- _Work required_:
Retype the entries below exactly, and keep every picture out of your version.
(Material provided)
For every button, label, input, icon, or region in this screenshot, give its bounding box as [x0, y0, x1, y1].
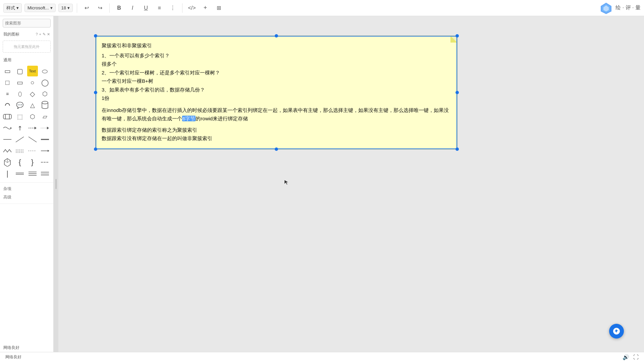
search-input[interactable]: [5, 21, 54, 25]
handle-top-left[interactable]: [94, 34, 97, 38]
divider1: [0, 182, 53, 183]
style-dropdown[interactable]: 样式 ▾: [3, 3, 22, 13]
rect-shape[interactable]: ▭: [2, 66, 13, 76]
arc-shape[interactable]: ◠: [2, 100, 13, 111]
canvas-area[interactable]: 聚簇索引和非聚簇索引 1、一个表可以有多少个索引？ 很多个 2、一个索引对应一棵…: [58, 16, 644, 352]
circle-shape[interactable]: ○: [27, 77, 38, 88]
note-paragraph1: 在innodb存储引擎中，数据在进行插入的时候必须要跟某一个索引列绑定在一起，如…: [102, 106, 451, 123]
lines-shape[interactable]: ≡: [2, 88, 13, 99]
style-arrow: ▾: [16, 5, 19, 10]
volume-icon[interactable]: 🔊: [623, 354, 629, 360]
double-line-shape[interactable]: [14, 168, 25, 179]
back-slash-shape[interactable]: [27, 134, 38, 145]
bold-button[interactable]: B: [114, 3, 124, 13]
handle-bottom-left[interactable]: [94, 147, 97, 151]
fwd-slash-shape[interactable]: [14, 134, 25, 145]
search-box[interactable]: 🔍: [3, 19, 51, 27]
process-shape[interactable]: [2, 111, 13, 122]
svg-marker-9: [35, 127, 37, 129]
ellipse-shape[interactable]: ⬭: [40, 66, 50, 76]
svg-line-25: [4, 161, 7, 163]
handle-bottom-right[interactable]: [455, 147, 459, 151]
rect-rounded-shape[interactable]: ▢: [14, 66, 25, 76]
font-dropdown[interactable]: Microsoft... ▾: [24, 4, 56, 12]
undo-button[interactable]: ↩: [81, 3, 92, 13]
brace-close-shape[interactable]: }: [27, 157, 38, 168]
table-button[interactable]: ⊞: [213, 3, 224, 13]
text-shape[interactable]: Text: [27, 66, 38, 76]
zigzag-shape[interactable]: [2, 145, 13, 156]
edit-icon-btn[interactable]: ✎: [43, 32, 46, 37]
quad-line-shape[interactable]: [40, 168, 50, 179]
solid-line-shape[interactable]: [2, 134, 13, 145]
hex-shape[interactable]: ⬡: [40, 88, 50, 99]
svg-marker-7: [10, 127, 12, 129]
handle-top-right[interactable]: [455, 34, 459, 38]
triple-line-shape[interactable]: [27, 168, 38, 179]
sidebar-resize-handle[interactable]: [54, 16, 58, 352]
h-dash-shape[interactable]: [40, 157, 50, 168]
triangle-shape[interactable]: △: [27, 100, 38, 111]
svg-rect-4: [3, 114, 11, 119]
add-icon-btn[interactable]: +: [39, 32, 41, 37]
drop-area[interactable]: 拖元素拖至此外: [3, 41, 51, 53]
code-button[interactable]: </>: [186, 3, 197, 13]
note-line4: 一个索引对应一棵B+树: [102, 77, 451, 85]
brace-open-shape[interactable]: {: [14, 157, 25, 168]
fullscreen-icon[interactable]: ⛶: [633, 354, 639, 360]
dot-arrow-shape[interactable]: [40, 123, 50, 133]
sep2: [109, 3, 110, 13]
multi-dash-shape[interactable]: [14, 145, 25, 156]
para1-highlight: 6字节: [182, 116, 196, 121]
diag-arrow-shape[interactable]: ↗: [12, 120, 28, 135]
my-icons-section: 我的图标 ? + ✎ ✕: [0, 30, 53, 39]
note-title: 聚簇索引和非聚簇索引: [102, 41, 451, 50]
size-arrow: ▾: [67, 5, 70, 10]
handle-top-center[interactable]: [275, 34, 278, 38]
toolbar: 样式 ▾ Microsoft... ▾ 18 ▾ ↩ ↪ B I U ≡ ⋮ <…: [0, 0, 644, 16]
diamond-shape[interactable]: ◇: [27, 88, 38, 99]
advanced-section-label[interactable]: 高级: [0, 193, 53, 201]
wave-shape[interactable]: [2, 123, 13, 133]
underline-button[interactable]: U: [141, 3, 151, 13]
align-button[interactable]: ≡: [154, 3, 165, 13]
thick-line-shape[interactable]: [40, 134, 50, 145]
size-label: 18: [61, 5, 66, 10]
logo-area: 绘 · 评 · 量: [599, 1, 641, 15]
arrow-right-shape[interactable]: ⬡: [27, 111, 38, 122]
my-icons-label-text: 我的图标: [3, 32, 19, 37]
cube-3d-shape[interactable]: [2, 157, 13, 168]
box3d-shape[interactable]: ⬚: [14, 111, 25, 122]
list-button[interactable]: ⋮: [167, 3, 178, 13]
circle2-shape[interactable]: ◯: [40, 77, 50, 88]
speech-shape[interactable]: 💬: [14, 100, 25, 111]
par-shape[interactable]: ▱: [40, 111, 50, 122]
small-dash-shape[interactable]: [27, 145, 38, 156]
note-shape[interactable]: 聚簇索引和非聚簇索引 1、一个表可以有多少个索引？ 很多个 2、一个索引对应一棵…: [95, 36, 458, 149]
note-line3: 2、一个索引对应一棵树，还是多个索引对应一棵树？: [102, 68, 451, 77]
add-button[interactable]: +: [200, 3, 211, 13]
handle-mid-left[interactable]: [94, 91, 97, 94]
font-arrow: ▾: [50, 5, 53, 10]
main-area: 🔍 我的图标 ? + ✎ ✕ 拖元素拖至此外 通用 ▭ ▢ Text ⬭ □ ▭…: [0, 16, 644, 352]
size-dropdown[interactable]: 18 ▾: [58, 4, 73, 12]
plus-arrow-shape[interactable]: [40, 145, 50, 156]
handle-bottom-center[interactable]: [275, 147, 278, 151]
oval-shape[interactable]: ⬯: [14, 88, 25, 99]
note-paragraph2: 数据跟索引绑定存储的索引称之为聚簇索引: [102, 126, 451, 134]
note-content: 聚簇索引和非聚簇索引 1、一个表可以有多少个索引？ 很多个 2、一个索引对应一棵…: [102, 41, 451, 143]
pipe-shape[interactable]: |: [2, 168, 13, 179]
close-icon-btn[interactable]: ✕: [47, 32, 50, 37]
rect2-shape[interactable]: □: [2, 77, 13, 88]
redo-button[interactable]: ↪: [95, 3, 105, 13]
italic-button[interactable]: I: [127, 3, 138, 13]
network-label: 网络良好: [0, 344, 53, 352]
dashed-arrow-shape[interactable]: [27, 123, 38, 133]
help-icon[interactable]: ?: [36, 32, 38, 37]
misc-section-label[interactable]: 杂项: [0, 185, 53, 193]
sep1: [77, 3, 77, 13]
cylinder-shape[interactable]: [40, 100, 50, 111]
handle-mid-right[interactable]: [455, 91, 459, 94]
fab-button[interactable]: [609, 324, 624, 339]
rect3-shape[interactable]: ▭: [14, 77, 25, 88]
(End Material provided)
- _Exercise output_:
For every button, label, input, icon, or region in this screenshot, give its bounding box as [x0, y0, x1, y1].
search-input[interactable]: [5, 21, 54, 25]
handle-top-left[interactable]: [94, 34, 97, 38]
divider1: [0, 182, 53, 183]
style-dropdown[interactable]: 样式 ▾: [3, 3, 22, 13]
rect-shape[interactable]: ▭: [2, 66, 13, 76]
arc-shape[interactable]: ◠: [2, 100, 13, 111]
canvas-area[interactable]: 聚簇索引和非聚簇索引 1、一个表可以有多少个索引？ 很多个 2、一个索引对应一棵…: [58, 16, 644, 352]
circle-shape[interactable]: ○: [27, 77, 38, 88]
note-paragraph1: 在innodb存储引擎中，数据在进行插入的时候必须要跟某一个索引列绑定在一起，如…: [102, 106, 451, 123]
lines-shape[interactable]: ≡: [2, 88, 13, 99]
style-arrow: ▾: [16, 5, 19, 10]
volume-icon[interactable]: 🔊: [623, 354, 629, 360]
double-line-shape[interactable]: [14, 168, 25, 179]
back-slash-shape[interactable]: [27, 134, 38, 145]
bold-button[interactable]: B: [114, 3, 124, 13]
handle-bottom-left[interactable]: [94, 147, 97, 151]
fwd-slash-shape[interactable]: [14, 134, 25, 145]
search-box[interactable]: 🔍: [3, 19, 51, 27]
process-shape[interactable]: [2, 111, 13, 122]
svg-marker-9: [35, 127, 37, 129]
ellipse-shape[interactable]: ⬭: [40, 66, 50, 76]
svg-line-25: [4, 161, 7, 163]
handle-bottom-right[interactable]: [455, 147, 459, 151]
rect-rounded-shape[interactable]: ▢: [14, 66, 25, 76]
font-dropdown[interactable]: Microsoft... ▾: [24, 4, 56, 12]
undo-button[interactable]: ↩: [81, 3, 92, 13]
brace-close-shape[interactable]: }: [27, 157, 38, 168]
table-button[interactable]: ⊞: [213, 3, 224, 13]
text-shape[interactable]: Text: [27, 66, 38, 76]
zigzag-shape[interactable]: [2, 145, 13, 156]
edit-icon-btn[interactable]: ✎: [43, 32, 46, 37]
quad-line-shape[interactable]: [40, 168, 50, 179]
solid-line-shape[interactable]: [2, 134, 13, 145]
hex-shape[interactable]: ⬡: [40, 88, 50, 99]
svg-marker-7: [10, 127, 12, 129]
handle-top-right[interactable]: [455, 34, 459, 38]
triple-line-shape[interactable]: [27, 168, 38, 179]
sidebar-resize-handle[interactable]: [54, 16, 58, 352]
h-dash-shape[interactable]: [40, 157, 50, 168]
triangle-shape[interactable]: △: [27, 100, 38, 111]
svg-rect-4: [3, 114, 11, 119]
add-icon-btn[interactable]: +: [39, 32, 41, 37]
drop-area[interactable]: 拖元素拖至此外: [3, 41, 51, 53]
code-button[interactable]: </>: [186, 3, 197, 13]
note-line4: 一个索引对应一棵B+树: [102, 77, 451, 85]
brace-open-shape[interactable]: {: [14, 157, 25, 168]
fullscreen-icon[interactable]: ⛶: [633, 354, 639, 360]
dot-arrow-shape[interactable]: [40, 123, 50, 133]
sep2: [109, 3, 110, 13]
multi-dash-shape[interactable]: [14, 145, 25, 156]
para1-highlight: 6字节: [182, 116, 196, 121]
diag-arrow-shape[interactable]: ↗: [12, 120, 28, 135]
my-icons-section: 我的图标 ? + ✎ ✕: [0, 30, 53, 39]
note-title: 聚簇索引和非聚簇索引: [102, 41, 451, 50]
size-arrow: ▾: [67, 5, 70, 10]
handle-top-center[interactable]: [275, 34, 278, 38]
toolbar: 样式 ▾ Microsoft... ▾ 18 ▾ ↩ ↪ B I U ≡ ⋮ <…: [0, 0, 644, 16]
diamond-shape[interactable]: ◇: [27, 88, 38, 99]
advanced-section-label[interactable]: 高级: [0, 193, 53, 201]
wave-shape[interactable]: [2, 123, 13, 133]
underline-button[interactable]: U: [141, 3, 151, 13]
align-button[interactable]: ≡: [154, 3, 165, 13]
thick-line-shape[interactable]: [40, 134, 50, 145]
size-label: 18: [61, 5, 66, 10]
logo-area: 绘 · 评 · 量: [599, 1, 641, 15]
arrow-right-shape[interactable]: ⬡: [27, 111, 38, 122]
my-icons-label-text: 我的图标: [3, 32, 19, 37]
cube-3d-shape[interactable]: [2, 157, 13, 168]
box3d-shape[interactable]: ⬚: [14, 111, 25, 122]
list-button[interactable]: ⋮: [167, 3, 178, 13]
circle2-shape[interactable]: ◯: [40, 77, 50, 88]
speech-shape[interactable]: 💬: [14, 100, 25, 111]
par-shape[interactable]: ▱: [40, 111, 50, 122]
small-dash-shape[interactable]: [27, 145, 38, 156]
note-shape[interactable]: 聚簇索引和非聚簇索引 1、一个表可以有多少个索引？ 很多个 2、一个索引对应一棵…: [95, 36, 458, 149]
note-line3: 2、一个索引对应一棵树，还是多个索引对应一棵树？: [102, 68, 451, 77]
add-button[interactable]: +: [200, 3, 211, 13]
handle-mid-left[interactable]: [94, 91, 97, 94]
font-arrow: ▾: [50, 5, 53, 10]
main-area: 🔍 我的图标 ? + ✎ ✕ 拖元素拖至此外 通用 ▭ ▢ Text ⬭ □ ▭…: [0, 16, 644, 352]
size-dropdown[interactable]: 18 ▾: [58, 4, 73, 12]
plus-arrow-shape[interactable]: [40, 145, 50, 156]
handle-bottom-center[interactable]: [275, 147, 278, 151]
oval-shape[interactable]: ⬯: [14, 88, 25, 99]
note-paragraph2: 数据跟索引绑定存储的索引称之为聚簇索引: [102, 126, 451, 134]
note-content: 聚簇索引和非聚簇索引 1、一个表可以有多少个索引？ 很多个 2、一个索引对应一棵…: [102, 41, 451, 143]
pipe-shape[interactable]: |: [2, 168, 13, 179]
close-icon-btn[interactable]: ✕: [47, 32, 50, 37]
rect2-shape[interactable]: □: [2, 77, 13, 88]
redo-button[interactable]: ↪: [95, 3, 105, 13]
italic-button[interactable]: I: [127, 3, 138, 13]
network-label: 网络良好: [0, 344, 53, 352]
dashed-arrow-shape[interactable]: [27, 123, 38, 133]
help-icon[interactable]: ?: [36, 32, 38, 37]
misc-section-label[interactable]: 杂项: [0, 185, 53, 193]
sep1: [77, 3, 77, 13]
cylinder-shape[interactable]: [40, 100, 50, 111]
handle-mid-right[interactable]: [455, 91, 459, 94]
fab-button[interactable]: [609, 324, 624, 339]
rect3-shape[interactable]: ▭: [14, 77, 25, 88]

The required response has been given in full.